Samy Smaili

Personal information
- Date of birth: 24 November 1965 (age 60)
- Place of birth: France

Managerial career
- Years: Team
- 1993–1999: Reims Sainte-Anne
- 2000–2005: Taissy
- 2005–2007: Saint-Quentin
- 2007–2009: Sedan B
- 2009: Reims Sainte-Anne
- 2011–2012: Villeneuve-Saint-Germain
- 2012–2014: Charleville-Mézières
- 2015–2016: Prix-lès-Mézières
- 2016–2017: Racing (Luxembourg)
- 2017–2020: Luxembourg (women)
- 2020–2021: Djibouti (women)

= Samy Smaili =

French football manager

Samy Smaili (born 24 November 1965) is a French football manager who last managed the Djibouti women's national football team.

==Career==

In 2000, Smaili was appointed manager of French seventh tier side Taissy, helping them earn promotion to the French fifth tier within 4 seasons. In 2005, he was appointed manager of Saint-Quentin in the French fifth tier, helping them earn promotion to the French fourth tier. In 2009, he was appointed manager of French sixth tier club Reims Sainte-Anne. In 2012, Smaili was appointed manager of Charleville-Mézières in the French seventh tier, helping them earn promotion to the French sixth tier.

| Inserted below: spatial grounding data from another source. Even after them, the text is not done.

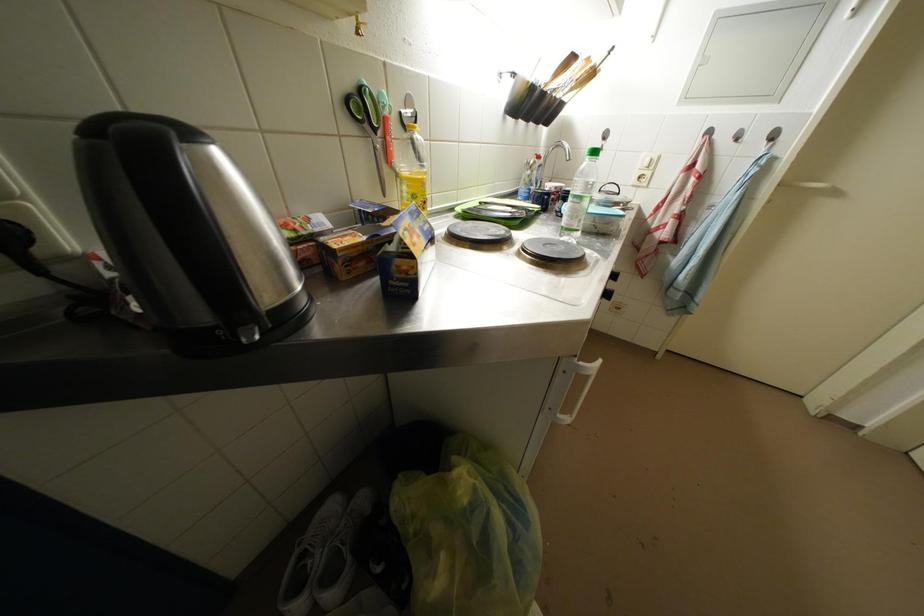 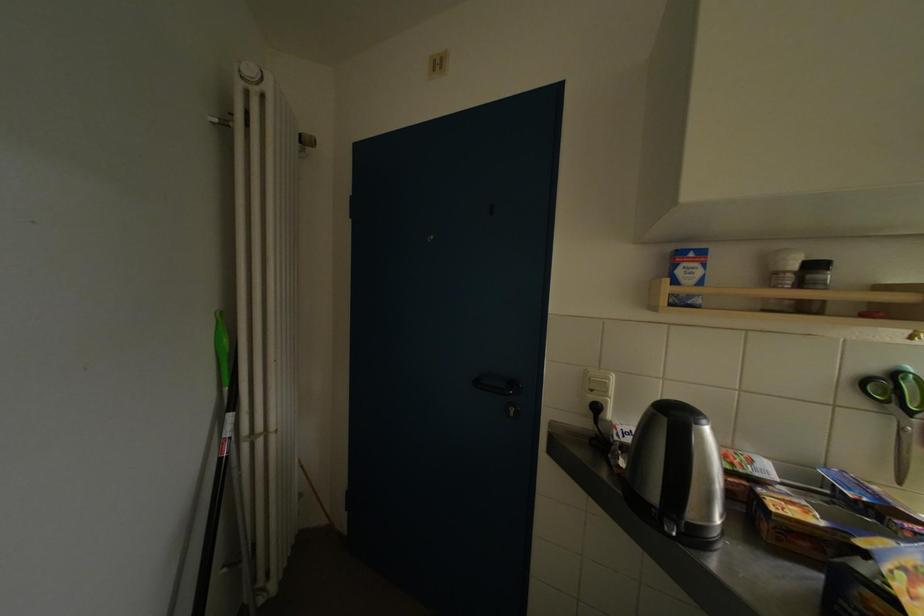 In the second image, find the point that corresponds to the point at 225,336 in the first image.

(661, 514) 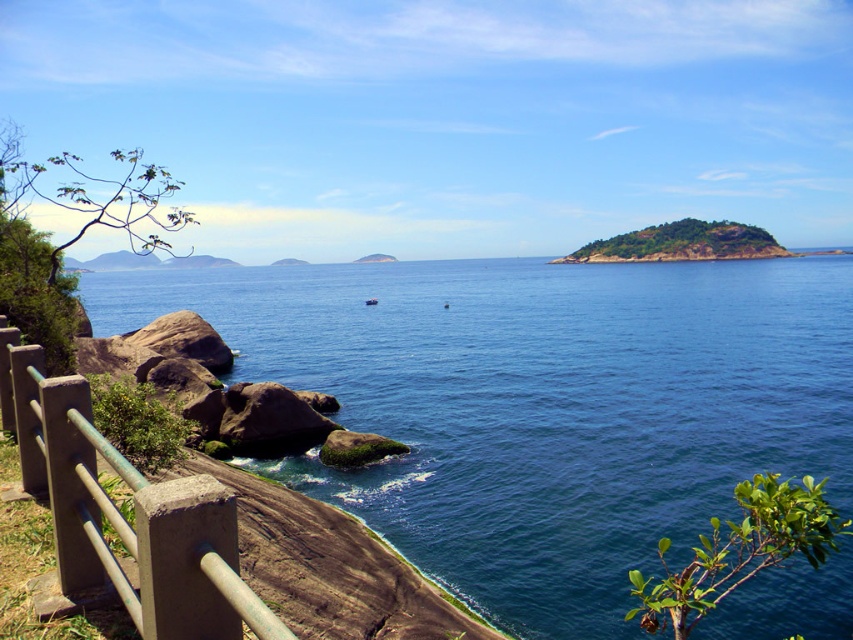 Question: Is deep blue water at center to the right of green mossy rock at center from the viewer's perspective?

Choices:
 (A) no
 (B) yes

Answer: (A)

Question: Is deep blue water at center below green mossy rock at center?

Choices:
 (A) yes
 (B) no

Answer: (A)

Question: Is deep blue water at center above green concrete railing at lower left?

Choices:
 (A) yes
 (B) no

Answer: (A)

Question: Which point appears farthest from the camera in this image?

Choices:
 (A) (759, 250)
 (B) (659, 292)

Answer: (A)

Question: Among these objects, which one is farthest from the camera?

Choices:
 (A) green mossy rock at center
 (B) green concrete railing at lower left
 (C) deep blue water at center

Answer: (A)

Question: Which is nearer to the deep blue water at center?

Choices:
 (A) green concrete railing at lower left
 (B) green mossy rock at center

Answer: (A)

Before the second half of 2014–15, he was appointed manager of French sixth tier club Prix-lès-Mézières. In 2016, he was appointed manager of Racing (Luxembourg) in Luxembourg. In 2017, Smaili was appointed manager of the Luxembourg women's national football team. In 2020, he was appointed manager of the Djibouti women's national football team.